Xia Jie, Tilahun Ermias Lemma, Reid Terry-Elinor, Zhang Liangren, Wang Xiang Simon
State Key Laboratory of Natural and Biomimetic Drugs, School of Pharmaceutical Sciences, Peking University, Beijing 100191, PR China; Molecular Modeling and Drug Discovery Core for District of Columbia Developmental Center for AIDS Research (DC D-CFAR), Laboratory of Cheminformatics and Drug Design, Department of Pharmaceutical Sciences, College of Pharmacy, Howard University, Washington, DC 20059, USA.
Molecular Modeling and Drug Discovery Core for District of Columbia Developmental Center for AIDS Research (DC D-CFAR), Laboratory of Cheminformatics and Drug Design, Department of Pharmaceutical Sciences, College of Pharmacy, Howard University, Washington, DC 20059, USA.
Methods. 2015 Jan;71:146-57. doi: 10.1016/j.ymeth.2014.11.015. Epub 2014 Dec 3.

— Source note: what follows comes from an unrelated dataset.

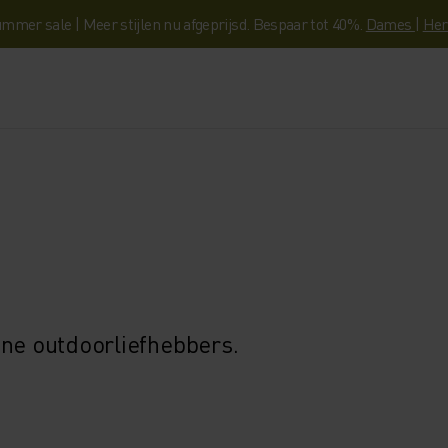
mmer sale | Meer stijlen nu afgeprijsd. Bespaar tot 40%.
Dames
|
Her
ine outdoorliefhebbers.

Retrospective small-scale virtual screening (VS) based on benchmarking data sets has been widely used to estimate ligand enrichments of VS approaches in the prospective (i.e. real-world) efforts. However, the intrinsic differences of benchmarking sets to the real screening chemical libraries can cause biased assessment. Herein, we summarize the history of benchmarking methods as well as data sets and highlight three main types of biases found in benchmarking sets, i.e. "analogue bias", "artificial enrichment" and "false negative". In addition, we introduce our recent algorithm to build maximum-unbiased benchmarking sets applicable to both ligand-based and structure-based VS approaches, and its implementations to three important human histone deacetylases (HDACs) isoforms, i.e. HDAC1, HDAC6 and HDAC8. The leave-one-out cross-validation (LOO CV) demonstrates that the benchmarking sets built by our algorithm are maximum-unbiased as measured by property matching, ROC curves and AUCs.

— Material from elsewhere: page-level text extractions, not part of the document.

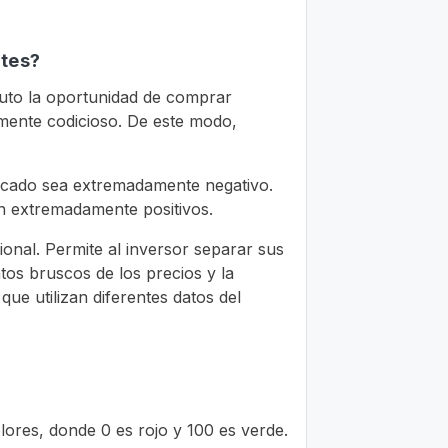
ntes?
tuto la oportunidad de comprar
mente codicioso. De este modo,
ercado sea extremadamente negativo.
n extremadamente positivos.
onal. Permite al inversor separar sus
tos bruscos de los precios y la
que utilizan diferentes datos del
lores, donde 0 es rojo y 100 es verde.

基于基准数据集的回顾性小规模虚拟筛选(VS)已被广泛用于评估前瞻性(即实际应用)中VS方法的配体富集情况。然而,基准数据集与实际筛选化学文库之间的内在差异可能导致评估出现偏差。在此,我们总结了基准方法以及数据集的历史,并强调了在基准数据集中发现的三种主要偏差类型,即“类似物偏差”、“人为富集”和“假阴性”。此外,我们介绍了我们最近开发的算法,该算法可构建适用于基于配体和基于结构的VS方法的最大无偏基准数据集,并将其应用于三种重要的人类组蛋白去乙酰化酶(HDAC)亚型,即HDAC1、HDAC6和HDAC8。留一法交叉验证(LOO CV)表明,通过我们的算法构建的基准数据集在通过性质匹配、ROC曲线和AUC测量时是最大无偏的。